At Alnwick Castle, Northumberland, in north-east England – also a location in Downton Abbey's 2014 Christmas special, playing the role of Brancaster Castle – guests can enjoy a variety of food and drink options inside the castle walls, using locally-sourced produce. The Duke and Duchess of Northumberland still reside at one of Britain’s largest inhabited homes and the opulent State Rooms, filled with a stunning array of art and furniture collected over the years by the Percy family, are open for viewing. The estate also features a mammoth library, while the cellars are open for a spine-tingling tour.

In the heart of England’s Peak district, the 35,000-acre Chatsworth Estate features a range of holiday cottages and hotels in which to spend a night or two, including converted stone barns. The majestic main house is home to the Duke and Duchess of Devonshire and has been passed down through 16 generations of the Cavendish family. There are 30 rooms to explore, including art that spans 4,000 years, from ancient Roman and Egyptian sculpture and masterpieces by Rembrandt, Reynolds and Veronese, to work by modern artists, including Lucian Freud and Edmund de Waal.

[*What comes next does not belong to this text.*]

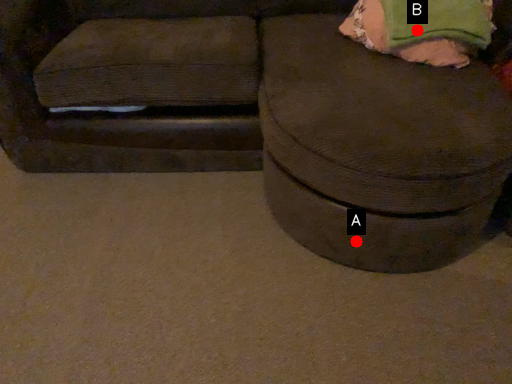 Question: Two points are circled on the image, labeled by A and B beside each circle. Which of the following is the closest to the observer?

Choices:
 (A) A is closer
 (B) B is closer

Answer: (A) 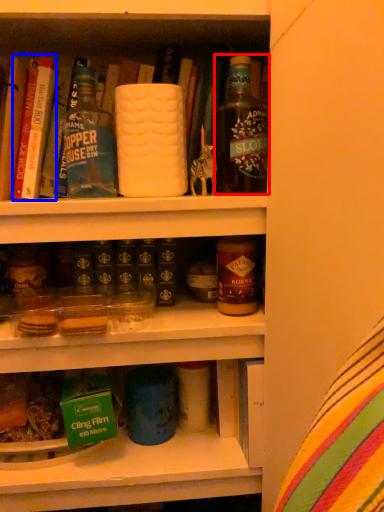 Question: Which point is further to the camera, bottle (highlighted by a red box) or book (highlighted by a blue box)?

Just as striking about these exquisite homes and castles are the backdrops of the landscapes and communities that surround them.  
Many of the estates feature extensive gardens and parklands, and throughout Britain, historic houses and their gardens are key players in local economies, particularly in rural areas, where other opportunities for employment and business activity are often limited.  Almost 26,000 people are directly employed at historic houses and that the economies springing from them support in excess of 51,000 businesses.

At the Burghley Estate in Lincolnshire, access to a vast park, open year- round, is free. The gardens and parkland were designed by Lancelot ‘Capability’ Brown in the 18th century and their maintenance falls to a small team of foresters and gardeners who look after more than 2,000 acres of land. The house is considered to be one of England’s finest Elizabethan buildings and its family has strong Canadian ties.  Head of the household, Michael Exeter, the 8th Marquess of Exeter, was born in western Canada, and his son, Lord Burghley, currently lives in Victoria, B.C.

Needless to say, no matter which stately home you visit, there’s not only a charming history, but an equally important contemporary story of the preservation of Britain’s colourful past.